Et on ne saura pas non plus ce qui attend, après, les jeunes rescapés de ce cauchemar. Parce qu'il n'y a pas de "bonne" réponse à la dernière question que lance Tom dans la froideur du bunker, non plus qu'il n'y a de "bonne" manière de survivre à l'inceste. Je ne peux pas m'empêcher de ressentir un immense sentiment de reconnaissance devant un film tel que celui-ci, qui montre sans asséner, qui questionne sans affirmer - qui part du principe que l'être humain fait en toutes circonstances ce qu'il peut pour se préserver du mal, par-delà toute morale.
Mais nous savons bien, nous qui regardons le film, que les gens heureux n'ont pas d'histoire, et que par conséquent on ne saurait nous la raconter (cette histoire) si ces gens-ci étaient réellement heureux. C'est le fils, Tom, que son acné florissante désigne comme le puceau de service et (donc) la cible privilégiée des sarcasmes de sa sœur Jessie, qui va découvrir que ce qu'il prenait pour une vie normale n'était en fait que silence et aveuglement calfeutrant le mensonge et la honte.

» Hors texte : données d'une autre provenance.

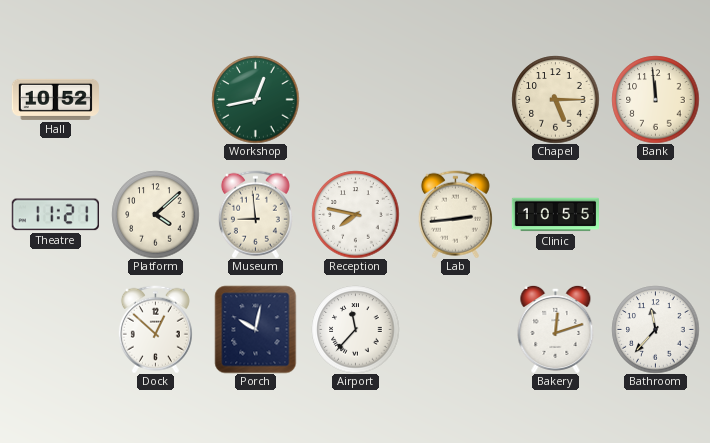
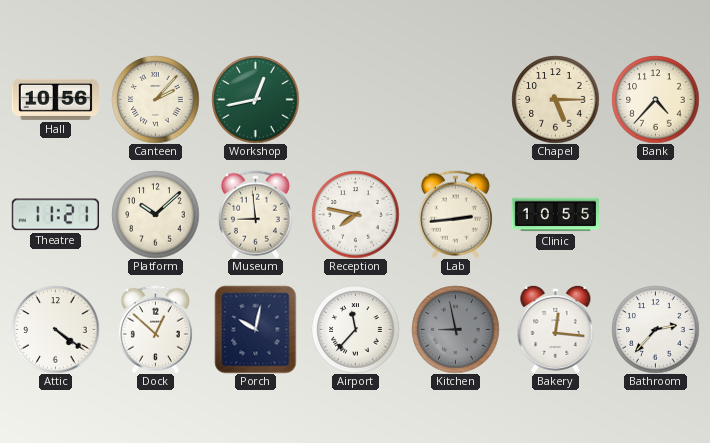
Hall: 10:52 -> 10:56
Canteen: none -> 2:07
Bank: 11:59 -> 4:37
Platform: 4:08 -> 10:08
Attic: none -> 4:21
Kitchen: none -> 8:58
Bakery: 12:12 -> 12:16
Bathroom: 11:37 -> 2:37
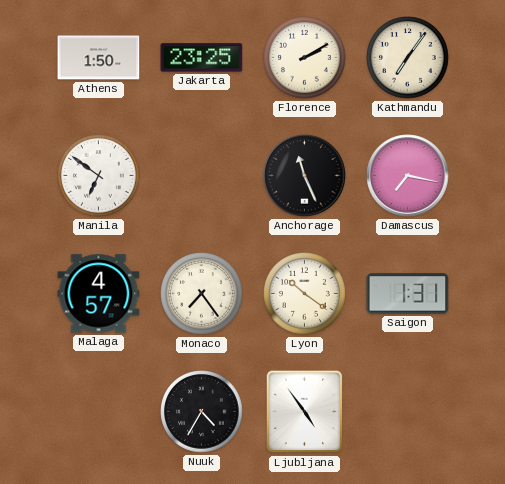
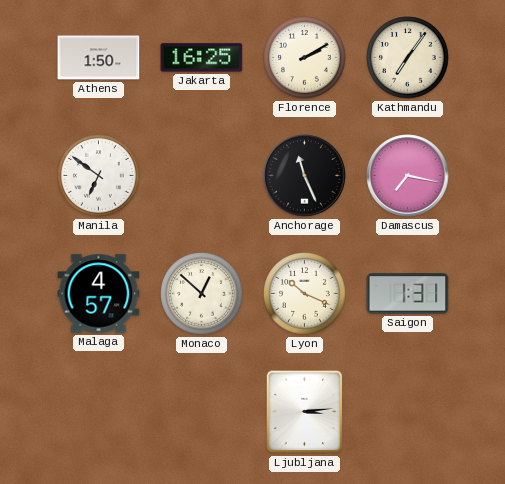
Jakarta: 23:25 -> 16:25
Monaco: 7:24 -> 12:52
Lyon: 10:21 -> 10:19
Nuuk: 4:35 -> none
Ljubljana: 4:54 -> 3:14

Jessie est la proie de leur père en secret, et ce secret elle s'y cramponne, bravache, lorsque Tom la confronte. Par peur de voir menacé le fragile équilibre domestique? Par honte? Par amour, malgré tout, pour ce père incestueux? Par haine d'elle-même? Par orgueil, convaincue qu'elle est de savoir réprimer toutes les souffrances derrière sa moue butée? Le film jamais ne tranche, jamais ne propose de psychologisation facile et factive, et c'est tout à l'honneur du réalisateur et du scénariste. Le jeu de la jeune Lara Belmont est au diapason de cette ambition et relève le défi de capter la complexité turbide, parfois malodorante, des émotions plutôt que de les "jolifier" en les disposant dans un vase de cristal et en les étiquetant chacune. On ne saura pas non plus ce qui pousse ce père aux dehors si bonhomme à briser sa propre fille ainsi (un autre film se serait régalé à faire remonter en droite ligne cette déviance à quelque abus subi dans l'enfance.... on ne dira jamais tout le mal qu'une assimilation grossière des préceptes du freudisme a fait aux scenarii des soixante dernières années), à rejeter sur son fils la faute de la blessure mortelle portée à la famille lorsque la bulle du secret crève enfin...

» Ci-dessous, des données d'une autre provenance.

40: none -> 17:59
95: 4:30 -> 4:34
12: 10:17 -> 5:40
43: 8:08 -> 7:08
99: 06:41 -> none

Et on ne saura pas non plus ce qui attend, après, les jeunes rescapés de ce cauchemar. Parce qu'il n'y a pas de "bonne" réponse à la dernière question que lance Tom dans la froideur du bunker, non plus qu'il n'y a de "bonne" manière de survivre à l'inceste. Je ne peux pas m'empêcher de ressentir un immense sentiment de reconnaissance devant un film tel que celui-ci, qui montre sans asséner, qui questionne sans affirmer - qui part du principe que l'être humain fait en toutes circonstances ce qu'il peut pour se préserver du mal, par-delà toute morale.